O Centro Brasileiro de Energia Eólica – CBEE, com o apoio da Agência Nacional de Energia Elétrica – ANEEL e do Ministério de Ciência e Tecnologia – MCT lançou, em 1998, a primeira versão do Atlas Eólico do Nordeste do Brasil. Um mapa de ventos preliminar do Brasil gerado a partir de simulações computacionais com modelos atmosféricos é mostrado na figura ao lado:

Aproveitando-se de informações publicadas sobre energia eólica no Brasil (vale citar os estudos do físico Fernando Barros Martins, publicado na Revista Brasileira de Ensino de Física), considerando que se todo o potencial eólico brasileiro fosse convertido, seria possível gerar cerca de 272 terawatts/hora (TWh) por ano de energia elétrica, que Isso representa mais da metade do consumo nacional, que estava em torno de 424 Twh/ano, de acordo com dados referentes a 2006, nos direciona a uma visão otimista das atividades de mapeamentos de relevo fazendo uso de sensor LASER aerotransportado.

Em função das grandes extensões territoriais do Brasil e com o intuito de aproveitar ao máximo os locais onde serão implantadas as centrais eólicas, a tecnologia de mapeamento LASER pode se mostrar como uma opção válida, considerando quesitos como rapidez no mapeamento de áreas extensas.

A caracterização do local de instalação de uma central eólica é de fundamental importância na implementação desse tipo de projeto, pois são avaliados tópicos como a integração com a rede elétrica local, e para isso o mapeamento LASER mostra-se bastante eficiente, e como exemplo do mapeamento de Linhas de Transmissão podemos citar o serviço executado pela ESTEIO na LT Interlagos – São Roque (FUSP – 345 KV/ ano 2002).

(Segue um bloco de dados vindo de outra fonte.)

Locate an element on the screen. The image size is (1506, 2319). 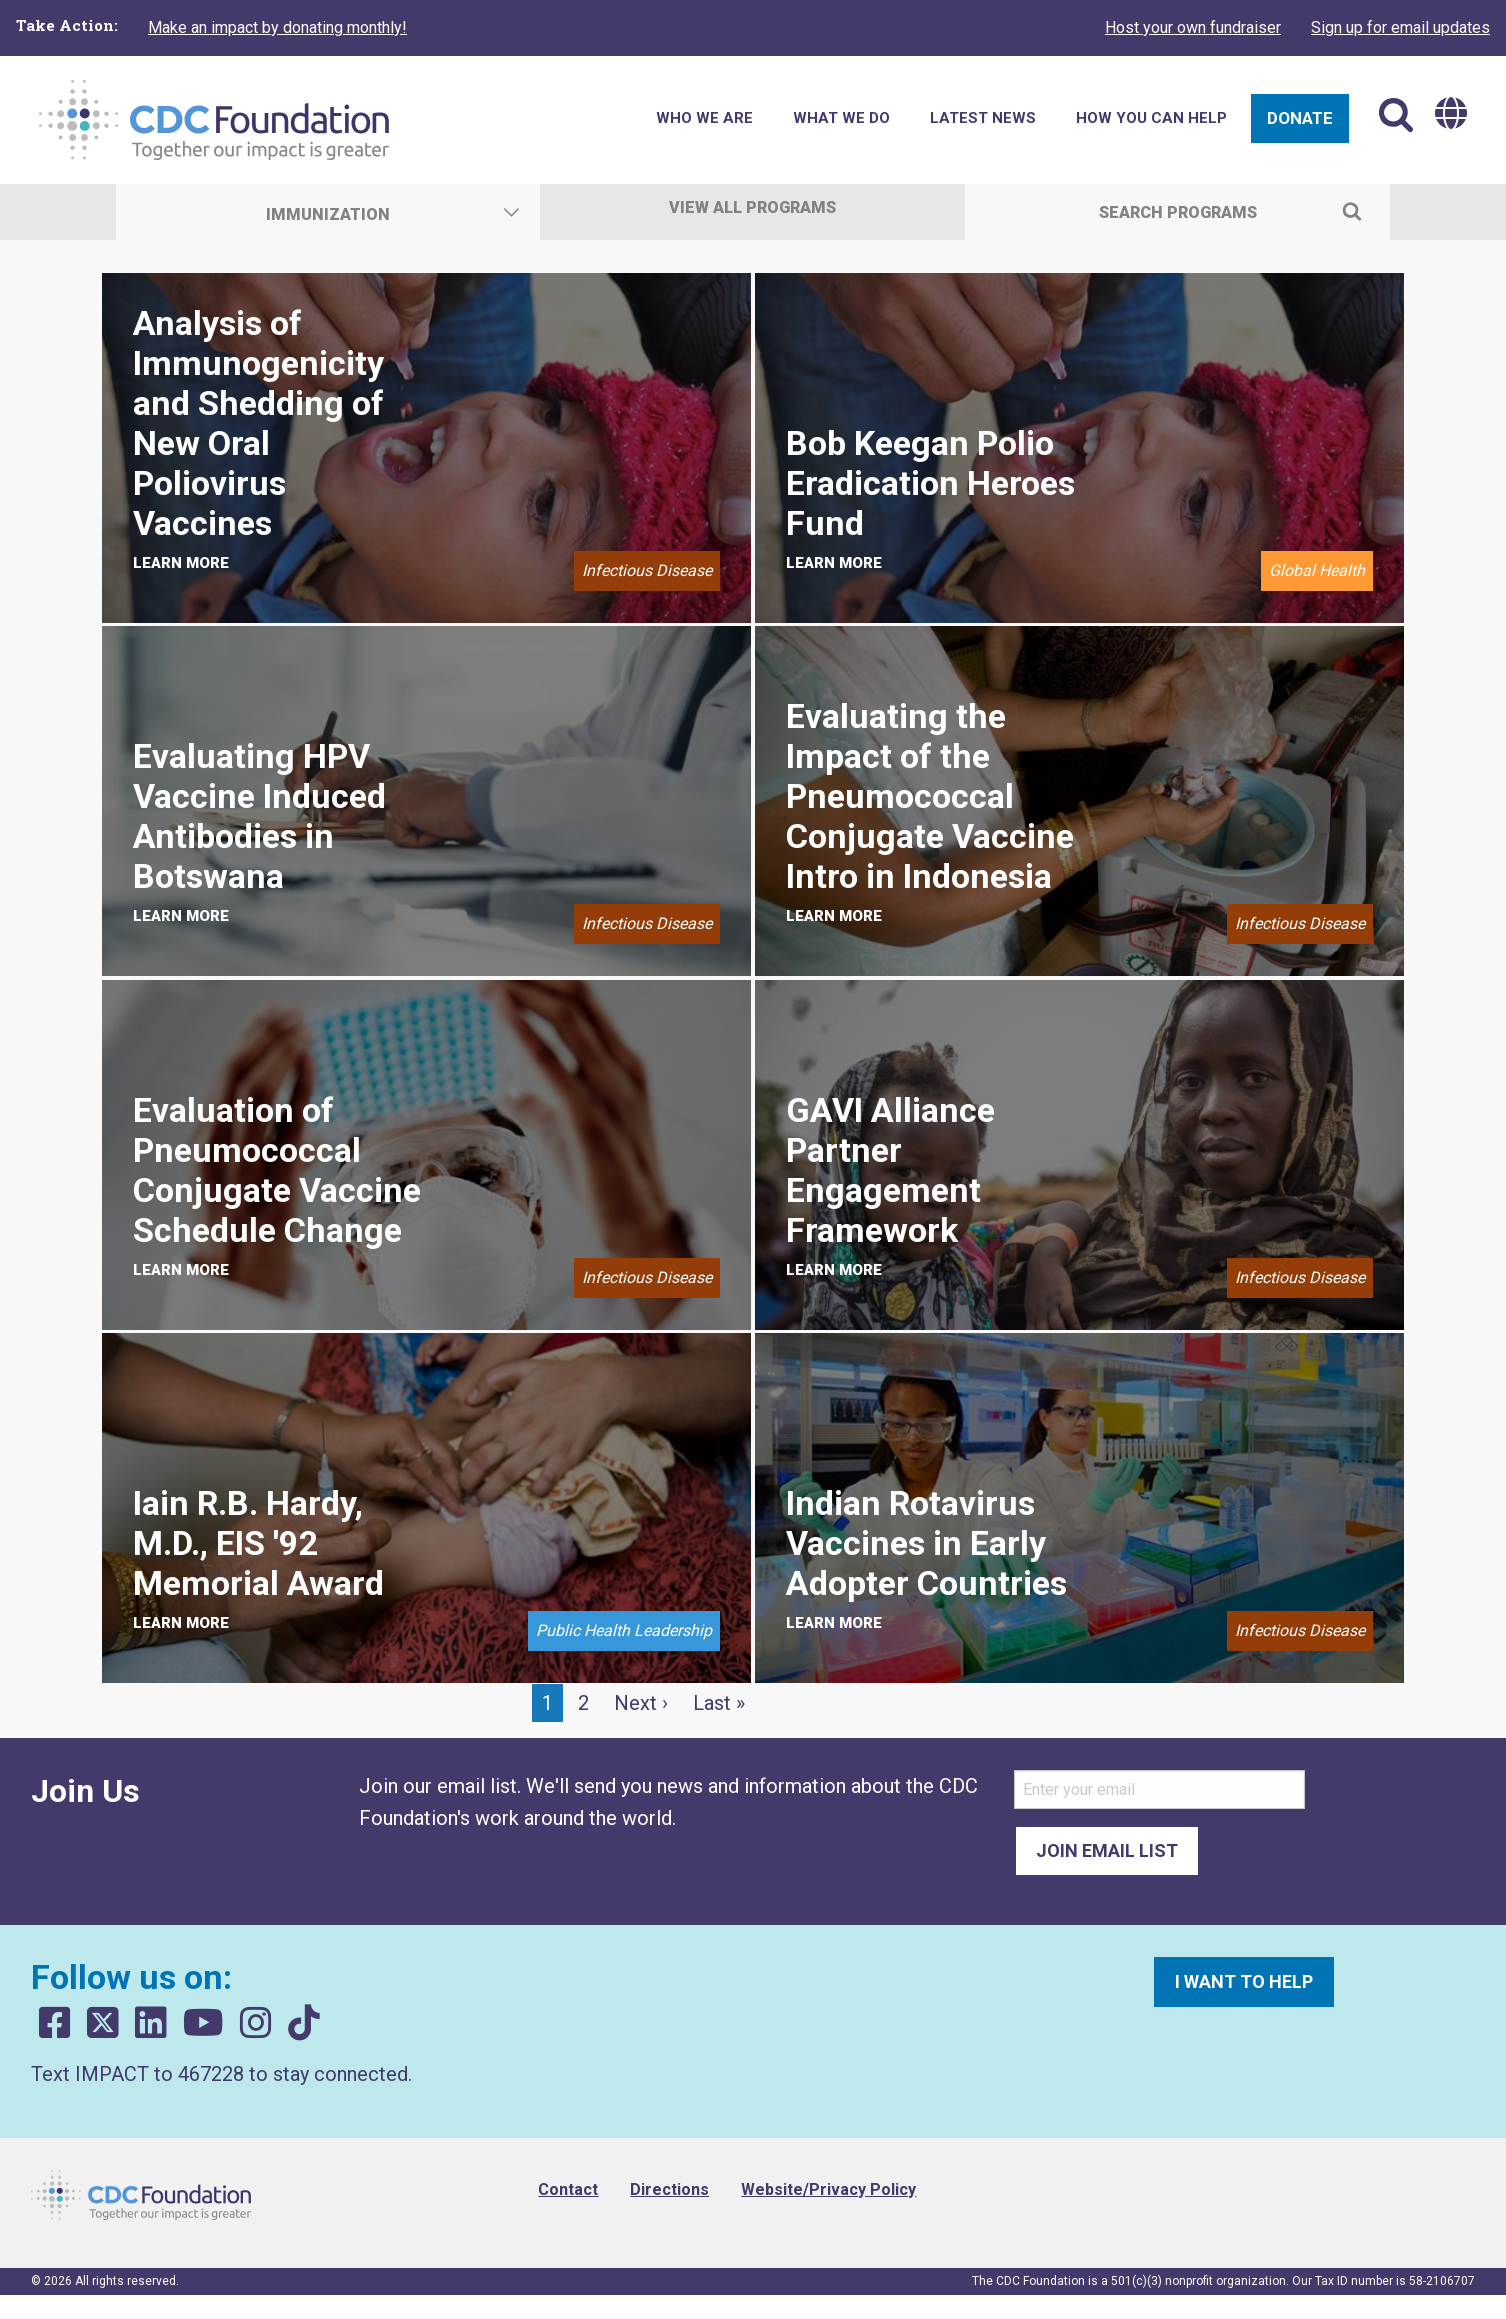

Numa eventual necessidade de ramais de ligação entre a central eólica e a rede elétrica local, o mapeamento LASER mostra-se duplamente vantajoso:

Pensando na utilização de novas fontes de energia, a PETROBRAS possui projeto piloto em Macau/RN, no qual produz energia que poderia alimentar uma cidade com 10 mil habitantes. Esse é o primeiro de uma série de projetos que estão sendo desenvolvidos pela gerência de energia renovável, da área de Gás e Energia da PETROBRAS.

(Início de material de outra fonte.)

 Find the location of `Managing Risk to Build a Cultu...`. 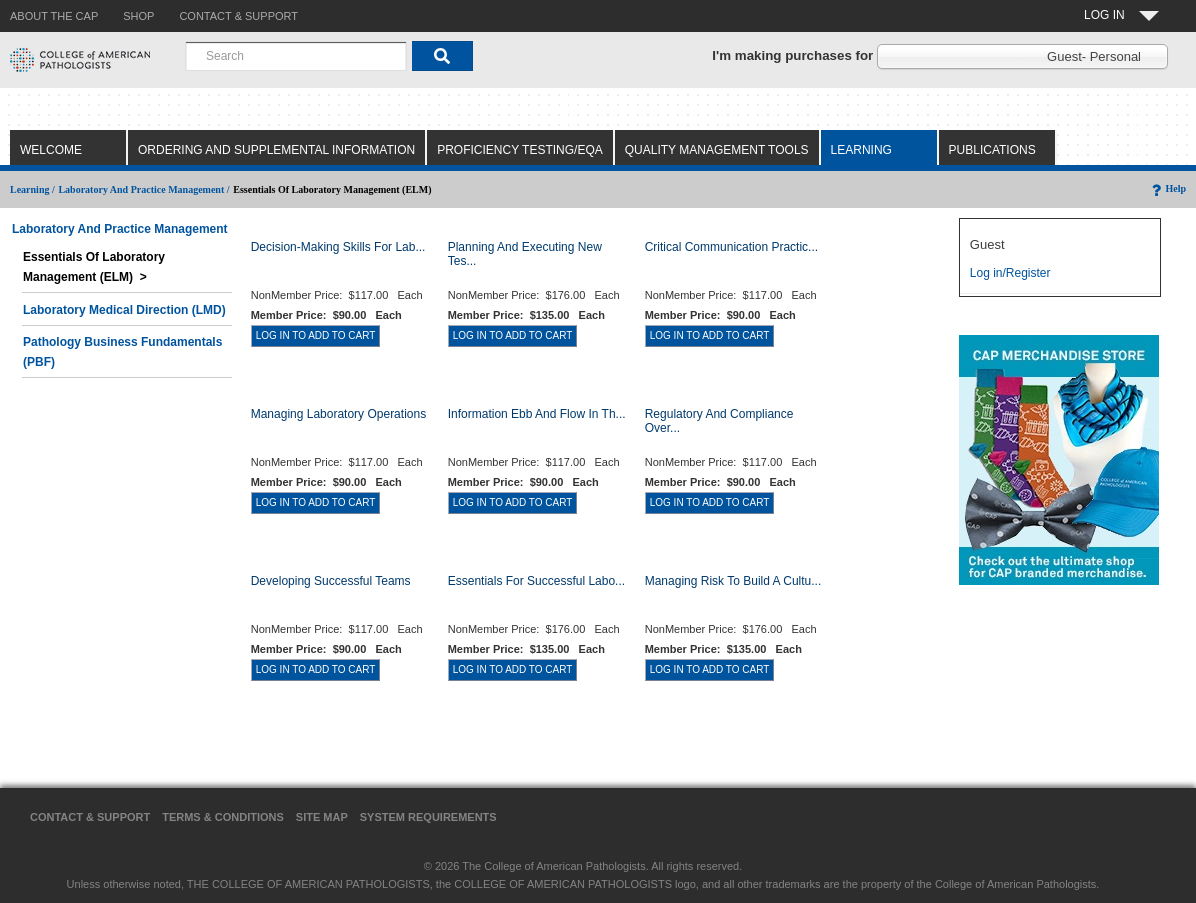

Managing Risk to Build a Cultu... is located at coordinates (733, 581).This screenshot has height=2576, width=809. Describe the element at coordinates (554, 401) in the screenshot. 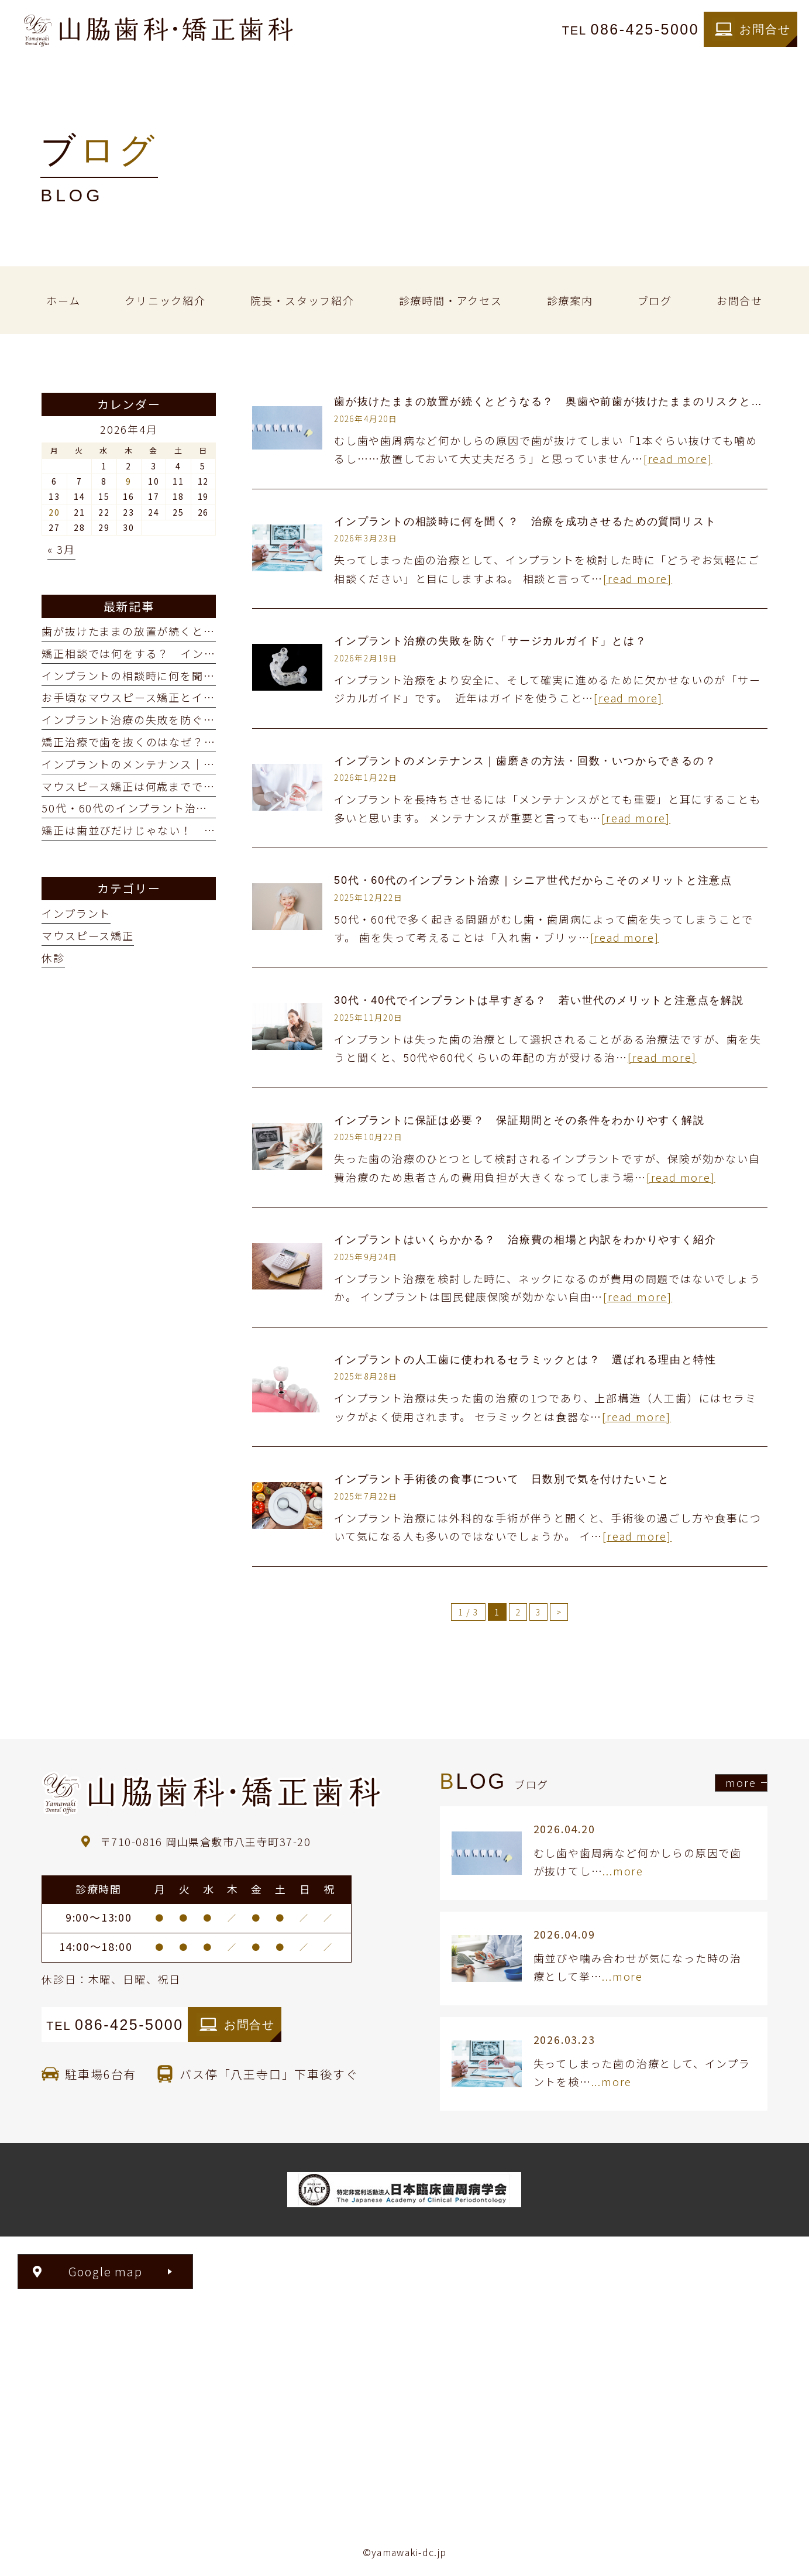

I see `歯が抜けたままの放置が続くとどうなる？ 奥歯や前歯が抜けたままのリスクとは？` at that location.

Em regiões como o Nordeste do Brasil, que possui baixo potencial hidrelétrico, está é uma ótima fonte de energia para levar desenvolvimento àquela região, já que de acordo com estudos realizados pelo Centro Brasileiro de Energia Eólica – CBEE o Nordeste brasileiro representa uma das melhores áreas para a exploração desse tipo de energia.

Mapeamentos para a instalação dos parques eólicos e das linhas de transporte da energia produzida nesses parques podem representar investimentos com retorno certo, já que poderia contribuir para o Brasil ficar abaixo da média de emissão de CO2 no meio-ambiente, estipulada pelo Protocolo de Kyoto, e assim obter créditos de carbono que poderão ser reinvestidos na geração de energia limpa.